Lean Learnings # 6 – Why Takt time must be considered ‘Pure’

Over time I have seen may organisations try and put their interpretation on takt time. Most try to put some form of ‘fudge factor’ into the calculation. This is normally so they can accommodate and ‘efficiency ratio’ or some form of equipment efficiency measure. But why do they do this?

Well most of the time it is because the organisation has completely missed the point of using takt time as a tool. Most understand that takt time is the ‘beat of the customer’, but few really understand that is is also a measure of waste within the process.

It’s also an Abnormality management tool………..

Used properly it is very easy to understand the cost of stoppages, for example, if our production line is planned to run for 40 hours and produce 2400 units (takt time = 60 seconds) but we only produced 2000 units, then we have a loss of 400 units. it is very easy to see we would have to run 400 minutes overtime to catch back. This in turn we can attribute a true cost to.  But the reality is that it makes little sense to add cost to the process in this way. So we have to consider another alternative.

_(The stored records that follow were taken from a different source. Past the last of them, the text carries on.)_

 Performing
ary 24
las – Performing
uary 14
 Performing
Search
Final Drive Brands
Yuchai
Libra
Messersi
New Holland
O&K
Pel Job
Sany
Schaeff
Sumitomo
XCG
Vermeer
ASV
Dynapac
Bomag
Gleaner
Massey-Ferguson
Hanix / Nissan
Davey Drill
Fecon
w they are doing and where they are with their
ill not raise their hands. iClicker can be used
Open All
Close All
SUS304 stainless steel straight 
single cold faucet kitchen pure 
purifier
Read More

Within the Takt time calculation the key phrase is ‘Available time’. It is quite acceptable  to include ‘Planned down-time’ into the calculation so long as it is planned ahead of time.

So we could choose to build into the calculation and amount of time for maintenance and TPM activities to that when we run the process during the planned up-time we can measure the success of our TPM and maintenance.

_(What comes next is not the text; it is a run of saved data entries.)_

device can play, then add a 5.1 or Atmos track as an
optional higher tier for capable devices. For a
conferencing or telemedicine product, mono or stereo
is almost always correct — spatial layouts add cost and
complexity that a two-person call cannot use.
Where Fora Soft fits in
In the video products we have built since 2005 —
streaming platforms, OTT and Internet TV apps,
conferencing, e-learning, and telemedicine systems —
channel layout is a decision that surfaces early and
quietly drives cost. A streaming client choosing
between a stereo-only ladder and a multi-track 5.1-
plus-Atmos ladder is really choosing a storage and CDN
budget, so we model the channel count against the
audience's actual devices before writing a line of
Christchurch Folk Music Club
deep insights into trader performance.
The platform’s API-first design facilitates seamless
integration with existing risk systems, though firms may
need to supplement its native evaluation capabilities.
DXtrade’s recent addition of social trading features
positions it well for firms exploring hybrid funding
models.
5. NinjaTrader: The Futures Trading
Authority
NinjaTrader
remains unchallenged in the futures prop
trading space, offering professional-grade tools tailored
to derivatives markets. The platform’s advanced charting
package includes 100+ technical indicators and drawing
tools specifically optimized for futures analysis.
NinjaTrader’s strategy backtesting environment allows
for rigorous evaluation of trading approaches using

This is why companies like Toyota do not generally run 3 shift operations. They choose to spend time each day working on preventative maintenance so that when the bulk of the manpower is on site, the lines run to pure takt time. That way they can look for not only at the quality of the equipment maintenance, but also look for small incremental losses. The trick is to have a very good capture system and have the infrastructure to put into place good countermeasures.

The moment you add ‘fudge factors’ into the calculation you are sending the message that some inefficiencies are OK and you loose the ability to put pressure on the organisation to find and fix its inherent abnormalities.

So before you try to make up your own takt time rules, think about the message you are sending and is there a way you can organise the operation in a different way to drive people to improve and look for small losses.

Lean Learning’s #1 Yokoten

Having spent years working in a Toyota plant, I know how it ticks. But one  of the skill’s that the team had there that I have yet to experience with
such commitment anywhere else is to perform a technique called  Yokoten

The direct translation of Yokoten is “Across everywhere” or “Best practice sharing”

When a problem, be it safety, quality, breakdown or supply chain, occurs, firstly the problem is addressed, and the countermeasure is confirmed as good.

Then a very simple question is asked “Could the problem exits of occur somewhere else?” The Toyota production system then requires the team to religiously perform checks to find out the answer, as a matter of priority.

If the answer is yes, then the fix from the original problem is put in place in all locations that a similar potential problem, thus preventing a future issue occurring.

This is done, even if there is a cost or time implication, because the cost of a further breakdown or quality issue would be far greater in the long run.

The question is asked every time by managers at problem reviews. Importantly, no blame is apportioned; the philosophy is ‘to find a problem once, is good, it’s an opportunity to improve. But to find it a second time means the system has failed.’ The focus is on prevention of re occurrence.

When an A3 report is used, the final two question boxes as ‘does this issue exits elsewhere’ and has ‘Yokoten’ been completed. Only when these two questions answered, is the problem considered closed.

Yokoten is also strengthened through the regular  departmental and Production Working Group meetings, which is made up of representatives of all plants and reports directly to top management, with careful attention paid to “Best Practice” at all the facilities.

This level of the use of Yokoten helps to ensure that all plants “level up” to the best performance in the group.

A very powerful tool to quickly improve a processes reliability, but it requires great commitment and discipline.